Q: What is technology helping ASCs do better or now allowing them to do that they couldn't do before?
TL: As data tools become more sophisticated, it's really rewarding to walk into one of our ASCs and see that they can push a button and review a bar graph comparing what multiple surgeons cost to perform the same procedure, broken down by supplies, implants, and medications. That level of insight hadn't been possible until recently, and it's incredibly helpful in payer negotiations to ensure fair reimbursement for cases being performed.
Another technology SIS has invested in heavily is mobile, for surgeons as well as patients. For surgeons, it's great to hear how much they appreciate the ability to go on their smartphone and not only see their schedule, but also review all relevant patient information and review and sign orders, operative reports, and other required case information. This is such a tremendous improvement compared to the paper-based system for completing documentation that can sometimes take weeks after a procedure has been performed, especially if the surgeon doesn't perform cases at the ASC regularly.

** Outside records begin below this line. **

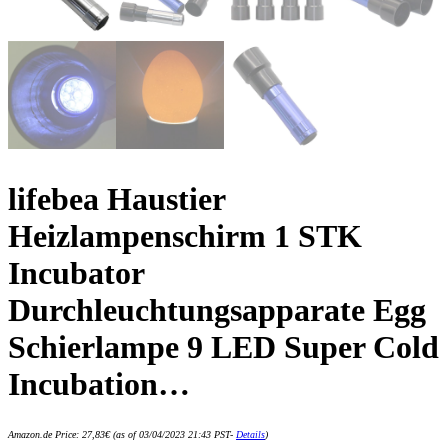
lifebea Haustier
Heizlampenschirm 1 STK
Incubator
Durchleuchtungsapparate Egg
Schierlampe 9 LED Super Cold
Incubation…
Amazon.de Price:
27,83
€
(as of 03/04/2023 21:43 PST-
Details
)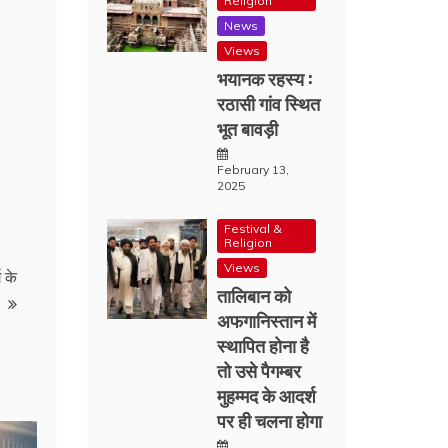
Religion
News
Views
भयानक रहस्य :
रठासी गांव स्थित
भूत बावड़ी
February 13,
2025
Festival &
Religion
Views
ग के
तालिबान को
अफगानिस्तान में
स्थापित होना है
तो उसे पैगम्बर
मुहम्मद के आदर्श
पर ही चलना होगा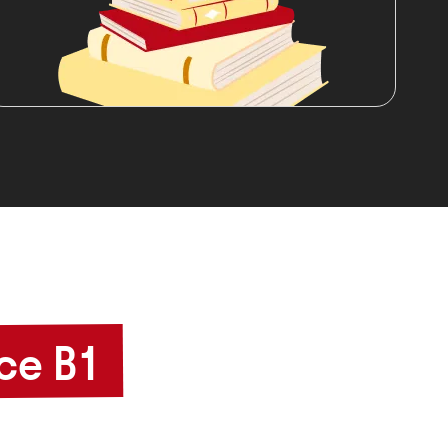
се B1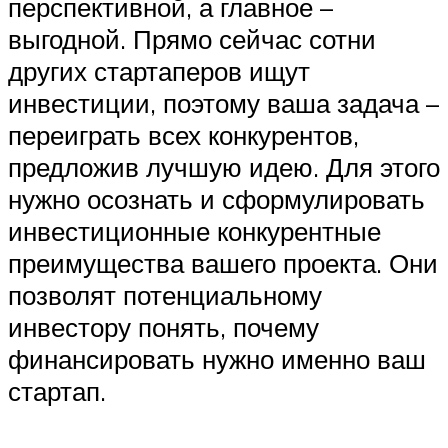
перспективной, а главное –
выгодной. Прямо сейчас сотни
других стартаперов ищут
инвестиции, поэтому ваша задача –
переиграть всех конкурентов,
предложив лучшую идею. Для этого
нужно осознать и сформулировать
инвестиционные конкурентные
преимущества вашего проекта. Они
позволят потенциальному
инвестору понять, почему
финансировать нужно именно ваш
стартап.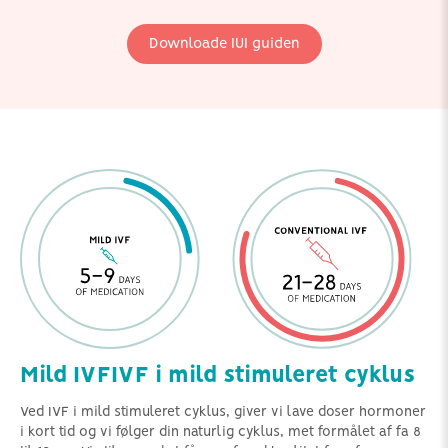
Downloade IUI guiden
Mild IVFIVF i mild stimuleret cyklus
Ved IVF i mild stimuleret cyklus, giver vi lave doser hormoner
i kort tid og vi følger din naturlig cyklus, met formålet af fa 8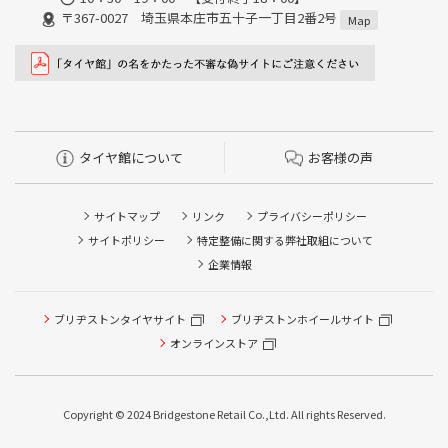
〒367-0027 埼玉県本庄市五十子一丁目2番2号
Map
タイヤ館について
お客様の声
サイトマップ
リンク
プライバシーポリシー
サイトポリシー
特定整備に関する弊社取組について
企業情報
ブリヂストンタイヤサイト
ブリヂストンホイールサイト
タイヤ点検・安全点検/タイヤ履き替え/オイル交換/その他
ピット作業の予約
オンラインストア
クローク契約会員専用タイヤ履き替え※タイヤ履き替えを
希望のクローク契約会員の方はこちらを選択ください
Copyright © 2024 Bridgestone Retail Co.,Ltd. All rights Reserved.
本日のタイヤ履き替え順番待ち予約 ※クローク契約会員の
方はご利用いただけません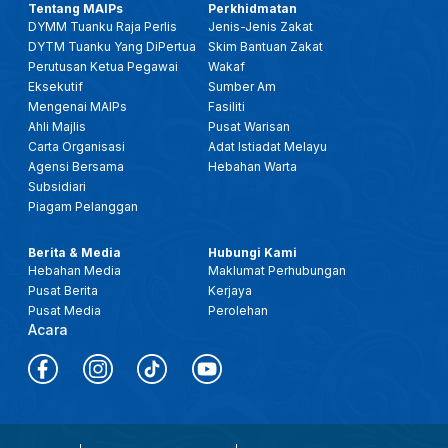
Tentang MAIPs
Perkhidmatan
DYMM Tuanku Raja Perlis
Jenis-Jenis Zakat
DYTM Tuanku Yang DiPertua
Skim Bantuan Zakat
Perutusan Ketua Pegawai
Wakaf
Eksekutif
Sumber Am
Mengenai MAIPs
Fasiliti
Ahli Majlis
Pusat Warisan
Carta Organisasi
Adat Istiadat Melayu
Agensi Bersama
Hebahan Warta
Subsidiari
Piagam Pelanggan
Berita & Media
Hubungi Kami
Hebahan Media
Maklumat Perhubungan
Pusat Berita
Kerjaya
Pusat Media
Perolehan
Acara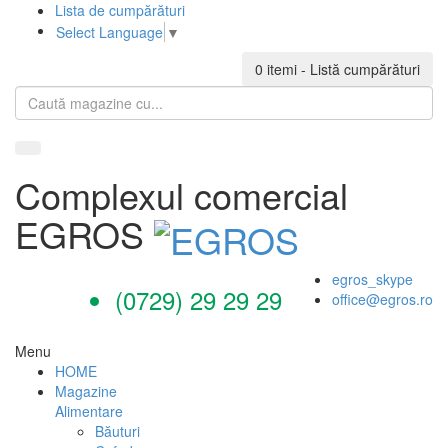
Lista de cumpărături
Select Language
▼
0 itemi
- Listă cumpărături
Complexul comercial
EGROS
egros_skype
(0729) 29 29 29
office@egros.ro
Menu
HOME
Magazine
Alimentare
Băuturi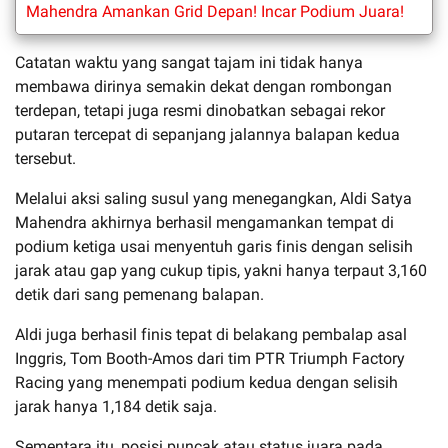
Mahendra Amankan Grid Depan! Incar Podium Juara!
Catatan waktu yang sangat tajam ini tidak hanya
membawa dirinya semakin dekat dengan rombongan
terdepan, tetapi juga resmi dinobatkan sebagai rekor
putaran tercepat di sepanjang jalannya balapan kedua
tersebut.
Melalui aksi saling susul yang menegangkan, Aldi Satya
Mahendra akhirnya berhasil mengamankan tempat di
podium ketiga usai menyentuh garis finis dengan selisih
jarak atau gap yang cukup tipis, yakni hanya terpaut 3,160
detik dari sang pemenang balapan.
Aldi juga berhasil finis tepat di belakang pembalap asal
Inggris, Tom Booth-Amos dari tim PTR Triumph Factory
Racing yang menempati podium kedua dengan selisih
jarak hanya 1,184 detik saja.
Sementara itu, posisi puncak atau status juara pada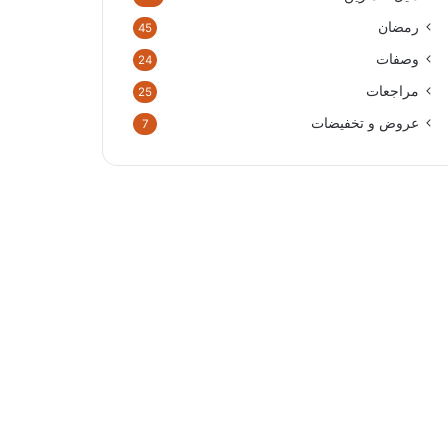
رمضان
45
وصفات
24
مراجعات
25
عروض و تخفيضات
7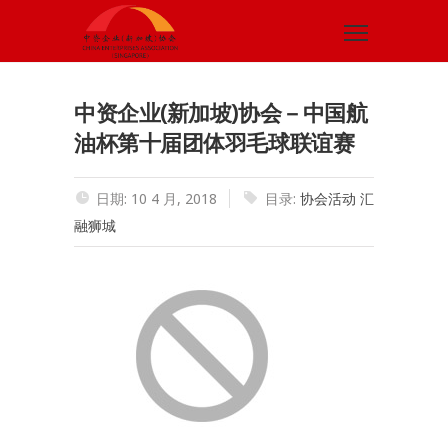
中资企业(新加坡)协会－中国航
油杯第十届团体羽毛球联谊赛
日期: 10 4 月, 2018
目录:
协会活动
汇
融狮城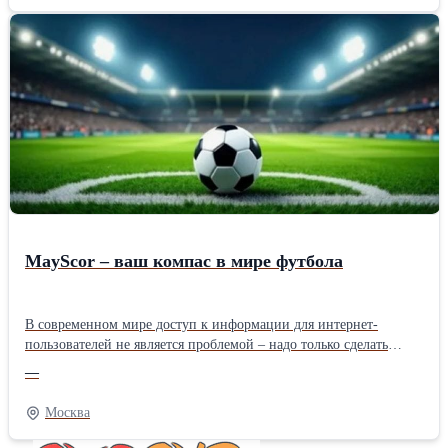
фигурного катания, а также умения воплотить замысел в
реальность, строго соблюдая спортивные нормы и правила. Мы
занимаемся изготовлением премиальных платьев для фигурного
катания, рассчитанных на спортсменов всех возрастных
категорий. Наше изделие отличается высококачественными
материалами, продуманной эргономикой и обеспечивает
максимальную свободу движений, позволяя чувствовать себя
уверенно на льду.
MayScor – ваш компас в мире футбола
В современном мире доступ к информации для интернет-
пользователей не является проблемой – надо только сделать
соответственный запрос или перейти на определенный ресурс, и
—
мы сможем узнать все, что нам необходимо теперь. Верные
футбольные фанаты не исключение, и скорее всего, имеют
Москва
собственный надежный и оперативный источник новостей и
итогов встреч. Но мы хотим позвать вас на портал MayScor – тут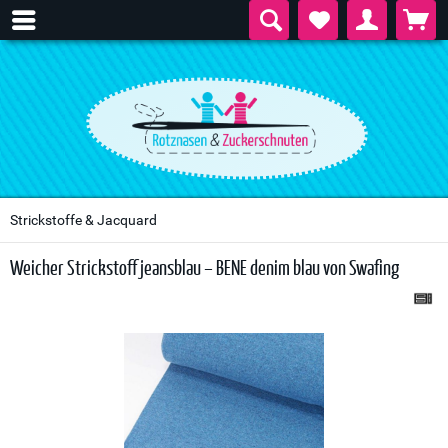
Strickstoffe & Jacquard
Weicher Strickstoff jeansblau – BENE denim blau von Swafing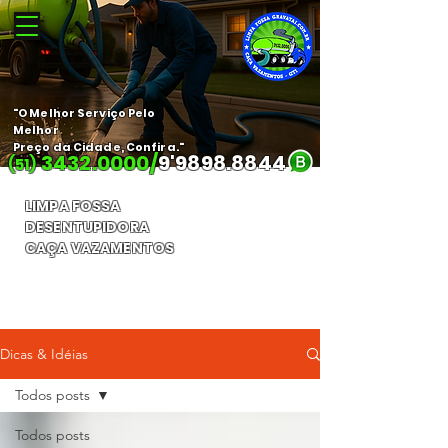
"O Melhor Serviço Pelo
Melhor
Preço da Cidade, Confira."
3432.0000
/
9'
9898.8844
(51)
LIMPA FOSSA
DESENTUPIDORA
CAÇA VAZAMENTOS
Orçamento Gratuito
Dicas & Idéias
Todos posts
Todos posts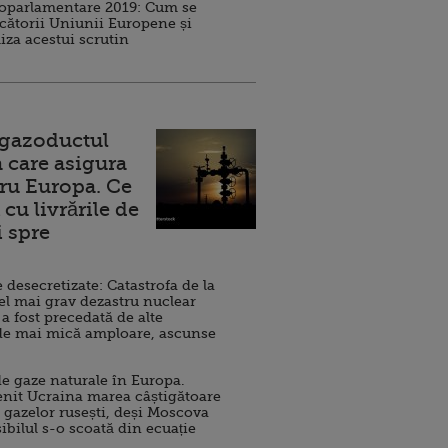
roparlamentare 2019: Cum se
cătorii Uniunii Europene și
iza acestui scrutin
 gazoductul
 care asigura
ru Europa. Ce
cu livrările de
i spre
esecretizate: Catastrofa de la
el mai grav dezastru nuclear
 a fost precedată de alte
de mai mică amploare, ascunse
e gaze naturale în Europa.
nit Ucraina marea câștigătoare
 gazelor rusești, deși Moscova
sibilul s-o scoată din ecuație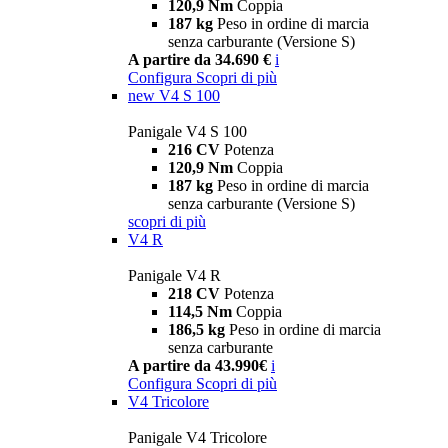
120,9 Nm
Coppia
187 kg
Peso in ordine di marcia
senza carburante (Versione S)
A partire da 34.690 €
i
Configura
Scopri di più
new
V4 S 100
Panigale V4 S 100
216 CV
Potenza
120,9 Nm
Coppia
187 kg
Peso in ordine di marcia
senza carburante (Versione S)
scopri di più
V4 R
Panigale V4 R
218 CV
Potenza
114,5 Nm
Coppia
186,5 kg
Peso in ordine di marcia
senza carburante
A partire da 43.990€
i
Configura
Scopri di più
V4 Tricolore
Panigale V4 Tricolore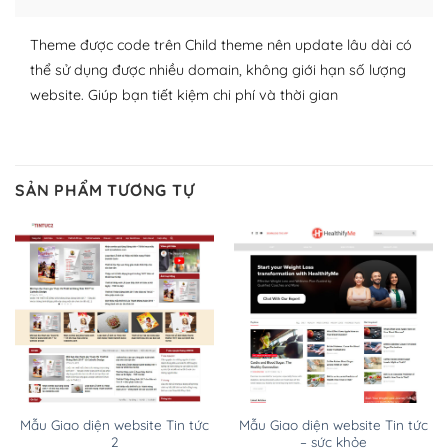
lập website của mình.
Theme được code trên Child theme nên update lâu dài có
WordPress đa dạng plugin và themes
thể sử dụng được nhiều domain, không giới hạn số lượng
website. Giúp bạn tiết kiệm chi phí và thời gian
– Dễ sử dụng
Với mọi Hosting bất kỳ thì WordPress đều có thể dễ
dàng thiết lập vì thực tế nó đã cung cấp khoảng 60%
SẢN PHẨM TƯƠNG TỰ
toàn bộ web.
Và bạn có toàn quyền tự do khi quyết định nơi lưu trữ
trang web WordPress của bạn.
Dễ dàng lựa chọn Hosting cho website WordPress
– Bảo mật cực tốt
Vì WordPress hiện là nền tảng xây dựng trang web và
blog lớn nhất trên thế giới, quan trọng nhất là bảo vệ
Mẫu Giao diện website Tin tức
Mẫu Giao diện website Tin tức
nội dung của mình khỏi các cuộc tấn công spam.
2
– sức khỏe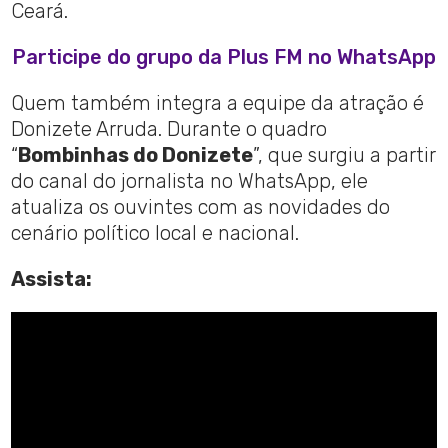
Ceará.
Participe do grupo da Plus FM no WhatsApp
Quem também integra a equipe da atração é
Donizete Arruda. Durante o quadro
“
Bombinhas do Donizete
”, que surgiu a partir
do canal do jornalista no WhatsApp, ele
atualiza os ouvintes com as novidades do
cenário político local e nacional.
Assista:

For patients, many want to fill out their health history and receive instructions on their smartphone. Being able to provide patients with an estimate of their out-of-pocket expenses is a must in today’s age of rising deductibles. Patient financial responsibility has increased significantly in recent years, with patients even becoming the largest payer category in some ASCs. That's undoubtedly another of the biggest changes I've witnessed during my time in this industry.